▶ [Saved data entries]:
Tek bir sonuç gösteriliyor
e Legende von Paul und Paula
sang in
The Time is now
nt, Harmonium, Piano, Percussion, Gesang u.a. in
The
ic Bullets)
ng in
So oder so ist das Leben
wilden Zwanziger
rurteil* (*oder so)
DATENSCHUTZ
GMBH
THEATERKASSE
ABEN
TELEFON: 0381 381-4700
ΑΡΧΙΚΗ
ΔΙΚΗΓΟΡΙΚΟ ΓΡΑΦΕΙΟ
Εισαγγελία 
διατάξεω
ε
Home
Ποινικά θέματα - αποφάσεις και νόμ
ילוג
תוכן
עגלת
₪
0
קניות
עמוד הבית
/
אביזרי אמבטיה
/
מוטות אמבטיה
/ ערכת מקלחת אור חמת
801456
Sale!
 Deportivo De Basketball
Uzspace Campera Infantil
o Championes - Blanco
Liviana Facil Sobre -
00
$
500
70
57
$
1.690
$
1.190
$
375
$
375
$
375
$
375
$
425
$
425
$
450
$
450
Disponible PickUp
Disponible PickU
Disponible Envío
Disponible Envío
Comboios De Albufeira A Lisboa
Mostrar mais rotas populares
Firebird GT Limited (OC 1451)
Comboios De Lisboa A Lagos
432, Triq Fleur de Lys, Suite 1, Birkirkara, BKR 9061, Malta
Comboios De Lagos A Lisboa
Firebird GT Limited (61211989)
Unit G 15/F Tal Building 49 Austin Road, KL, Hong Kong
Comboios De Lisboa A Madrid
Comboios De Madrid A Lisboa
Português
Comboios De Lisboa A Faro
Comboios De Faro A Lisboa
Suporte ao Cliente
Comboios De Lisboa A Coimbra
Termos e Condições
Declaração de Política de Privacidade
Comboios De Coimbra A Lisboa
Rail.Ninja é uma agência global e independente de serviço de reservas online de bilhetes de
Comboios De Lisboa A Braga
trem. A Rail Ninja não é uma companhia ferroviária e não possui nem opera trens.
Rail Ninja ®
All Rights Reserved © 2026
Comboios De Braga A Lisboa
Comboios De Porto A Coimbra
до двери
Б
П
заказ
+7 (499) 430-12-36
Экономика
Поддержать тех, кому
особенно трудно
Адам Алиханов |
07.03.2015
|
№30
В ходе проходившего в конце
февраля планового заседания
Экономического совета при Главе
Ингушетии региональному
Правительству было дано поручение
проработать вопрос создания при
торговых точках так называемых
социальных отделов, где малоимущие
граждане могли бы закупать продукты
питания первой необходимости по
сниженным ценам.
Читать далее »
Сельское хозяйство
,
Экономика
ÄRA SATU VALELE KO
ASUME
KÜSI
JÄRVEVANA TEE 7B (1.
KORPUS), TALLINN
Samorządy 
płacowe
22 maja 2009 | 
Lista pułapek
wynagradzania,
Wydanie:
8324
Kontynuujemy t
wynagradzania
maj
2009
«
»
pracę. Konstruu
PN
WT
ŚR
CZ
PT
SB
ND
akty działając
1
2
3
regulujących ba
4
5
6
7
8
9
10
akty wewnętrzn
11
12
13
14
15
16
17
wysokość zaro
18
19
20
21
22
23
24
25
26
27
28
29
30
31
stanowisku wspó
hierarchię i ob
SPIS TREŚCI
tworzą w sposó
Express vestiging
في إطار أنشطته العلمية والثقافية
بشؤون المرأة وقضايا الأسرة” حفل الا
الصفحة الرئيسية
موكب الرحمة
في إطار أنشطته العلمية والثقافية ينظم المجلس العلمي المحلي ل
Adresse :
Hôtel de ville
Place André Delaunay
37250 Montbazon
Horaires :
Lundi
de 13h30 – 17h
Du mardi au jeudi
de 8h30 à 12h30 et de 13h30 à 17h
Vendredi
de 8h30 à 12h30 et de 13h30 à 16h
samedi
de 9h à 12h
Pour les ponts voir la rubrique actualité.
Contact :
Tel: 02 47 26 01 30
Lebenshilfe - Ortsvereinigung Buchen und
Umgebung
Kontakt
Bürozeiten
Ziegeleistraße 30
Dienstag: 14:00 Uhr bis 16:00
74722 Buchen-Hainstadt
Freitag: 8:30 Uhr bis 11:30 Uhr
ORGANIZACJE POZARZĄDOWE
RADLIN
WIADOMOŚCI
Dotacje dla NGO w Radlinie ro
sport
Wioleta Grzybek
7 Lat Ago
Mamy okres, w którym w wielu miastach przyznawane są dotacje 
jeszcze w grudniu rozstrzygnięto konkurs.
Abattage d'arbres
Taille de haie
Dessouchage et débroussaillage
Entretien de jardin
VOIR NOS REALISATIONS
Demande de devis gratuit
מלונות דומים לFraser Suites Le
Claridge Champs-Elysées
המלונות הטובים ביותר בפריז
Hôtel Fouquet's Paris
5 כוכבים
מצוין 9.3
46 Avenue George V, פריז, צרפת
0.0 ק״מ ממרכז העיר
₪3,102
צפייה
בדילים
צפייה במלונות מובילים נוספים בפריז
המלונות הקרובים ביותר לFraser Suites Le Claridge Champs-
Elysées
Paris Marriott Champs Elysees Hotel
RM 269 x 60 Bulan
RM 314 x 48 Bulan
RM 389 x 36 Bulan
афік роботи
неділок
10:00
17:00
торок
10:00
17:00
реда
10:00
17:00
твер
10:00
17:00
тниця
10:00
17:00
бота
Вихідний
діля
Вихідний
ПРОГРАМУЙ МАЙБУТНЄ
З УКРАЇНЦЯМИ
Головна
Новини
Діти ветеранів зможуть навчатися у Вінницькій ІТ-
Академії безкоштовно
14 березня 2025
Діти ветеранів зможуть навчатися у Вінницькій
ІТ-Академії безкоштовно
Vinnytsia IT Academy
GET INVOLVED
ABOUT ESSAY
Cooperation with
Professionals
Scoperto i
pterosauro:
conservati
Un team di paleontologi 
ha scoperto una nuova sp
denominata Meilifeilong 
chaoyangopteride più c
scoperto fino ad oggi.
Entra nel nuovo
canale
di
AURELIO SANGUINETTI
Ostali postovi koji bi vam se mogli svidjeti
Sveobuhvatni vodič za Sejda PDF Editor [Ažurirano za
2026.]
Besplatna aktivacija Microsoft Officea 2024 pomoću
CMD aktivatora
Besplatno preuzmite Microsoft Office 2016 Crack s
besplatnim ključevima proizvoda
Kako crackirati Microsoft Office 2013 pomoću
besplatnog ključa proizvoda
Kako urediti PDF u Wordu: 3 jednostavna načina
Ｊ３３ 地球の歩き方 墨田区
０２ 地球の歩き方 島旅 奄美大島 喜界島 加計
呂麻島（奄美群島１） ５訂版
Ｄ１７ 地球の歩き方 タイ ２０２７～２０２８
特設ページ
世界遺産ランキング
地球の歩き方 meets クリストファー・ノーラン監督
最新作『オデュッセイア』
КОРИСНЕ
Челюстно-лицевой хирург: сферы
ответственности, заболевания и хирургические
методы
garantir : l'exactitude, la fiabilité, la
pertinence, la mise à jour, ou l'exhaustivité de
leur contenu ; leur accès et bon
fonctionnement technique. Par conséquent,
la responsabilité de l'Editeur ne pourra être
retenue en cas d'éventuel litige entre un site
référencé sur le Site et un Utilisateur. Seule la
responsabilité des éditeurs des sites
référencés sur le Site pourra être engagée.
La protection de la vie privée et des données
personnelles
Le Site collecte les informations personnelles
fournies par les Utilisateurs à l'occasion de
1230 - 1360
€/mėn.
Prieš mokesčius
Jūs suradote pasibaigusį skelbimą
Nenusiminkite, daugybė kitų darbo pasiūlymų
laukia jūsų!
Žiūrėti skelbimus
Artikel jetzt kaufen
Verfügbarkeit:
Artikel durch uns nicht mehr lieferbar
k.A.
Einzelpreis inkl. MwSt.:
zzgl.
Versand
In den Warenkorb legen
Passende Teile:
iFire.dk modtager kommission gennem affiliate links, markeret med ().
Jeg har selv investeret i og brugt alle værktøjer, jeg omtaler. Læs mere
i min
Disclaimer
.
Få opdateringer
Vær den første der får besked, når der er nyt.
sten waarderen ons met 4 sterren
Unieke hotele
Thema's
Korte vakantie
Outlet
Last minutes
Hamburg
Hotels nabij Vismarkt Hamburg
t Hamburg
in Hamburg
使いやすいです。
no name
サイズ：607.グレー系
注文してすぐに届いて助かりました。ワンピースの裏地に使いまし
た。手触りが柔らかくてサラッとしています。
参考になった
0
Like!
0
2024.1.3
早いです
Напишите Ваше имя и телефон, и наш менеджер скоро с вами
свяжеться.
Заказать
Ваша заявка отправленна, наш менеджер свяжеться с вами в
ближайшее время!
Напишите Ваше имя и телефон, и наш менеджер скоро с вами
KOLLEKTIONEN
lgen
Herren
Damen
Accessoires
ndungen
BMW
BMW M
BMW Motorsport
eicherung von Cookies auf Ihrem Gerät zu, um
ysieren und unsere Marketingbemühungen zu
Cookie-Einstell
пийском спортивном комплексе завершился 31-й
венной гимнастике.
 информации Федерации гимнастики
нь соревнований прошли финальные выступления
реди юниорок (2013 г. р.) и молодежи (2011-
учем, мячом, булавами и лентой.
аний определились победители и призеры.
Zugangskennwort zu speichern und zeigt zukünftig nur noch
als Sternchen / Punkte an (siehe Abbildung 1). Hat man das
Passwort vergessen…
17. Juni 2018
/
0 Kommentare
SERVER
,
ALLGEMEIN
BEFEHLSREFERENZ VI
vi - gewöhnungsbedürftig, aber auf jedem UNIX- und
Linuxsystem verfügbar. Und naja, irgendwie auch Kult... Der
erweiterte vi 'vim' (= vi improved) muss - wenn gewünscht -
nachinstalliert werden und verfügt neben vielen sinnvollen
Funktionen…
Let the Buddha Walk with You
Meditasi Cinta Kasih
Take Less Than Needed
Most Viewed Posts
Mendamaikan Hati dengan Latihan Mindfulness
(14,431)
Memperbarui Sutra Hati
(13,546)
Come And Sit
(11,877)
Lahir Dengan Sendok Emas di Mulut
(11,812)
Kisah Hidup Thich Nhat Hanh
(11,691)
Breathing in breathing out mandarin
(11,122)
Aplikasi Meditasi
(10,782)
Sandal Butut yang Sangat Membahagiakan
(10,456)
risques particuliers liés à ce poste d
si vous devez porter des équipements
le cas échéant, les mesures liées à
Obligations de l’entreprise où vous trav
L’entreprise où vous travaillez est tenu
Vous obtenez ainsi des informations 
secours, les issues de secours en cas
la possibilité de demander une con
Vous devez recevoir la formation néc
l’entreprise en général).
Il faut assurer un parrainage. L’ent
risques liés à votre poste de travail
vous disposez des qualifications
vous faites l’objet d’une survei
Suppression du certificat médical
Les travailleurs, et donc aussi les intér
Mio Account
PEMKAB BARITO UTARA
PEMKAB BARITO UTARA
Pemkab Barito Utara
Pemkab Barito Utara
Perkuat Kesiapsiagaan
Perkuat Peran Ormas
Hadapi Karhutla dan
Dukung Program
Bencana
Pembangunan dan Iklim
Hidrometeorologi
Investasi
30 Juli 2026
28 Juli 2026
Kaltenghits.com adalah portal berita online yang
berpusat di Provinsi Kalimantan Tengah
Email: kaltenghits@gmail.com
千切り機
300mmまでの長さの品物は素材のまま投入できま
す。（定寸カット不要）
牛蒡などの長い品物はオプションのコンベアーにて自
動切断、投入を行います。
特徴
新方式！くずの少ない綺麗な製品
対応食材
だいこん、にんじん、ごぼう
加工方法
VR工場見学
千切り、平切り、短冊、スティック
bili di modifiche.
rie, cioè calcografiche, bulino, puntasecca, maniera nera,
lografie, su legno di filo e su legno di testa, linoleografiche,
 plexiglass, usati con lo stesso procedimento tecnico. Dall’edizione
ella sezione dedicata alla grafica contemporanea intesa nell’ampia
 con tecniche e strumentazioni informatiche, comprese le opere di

▶ [ASSIGNED TASK]:
Filter the lines above so that only those with the string "devez" remain, then copy them.

▶ [YOUR RESPONSE]:
si vous devez porter des équipements
Vous devez recevoir la formation néc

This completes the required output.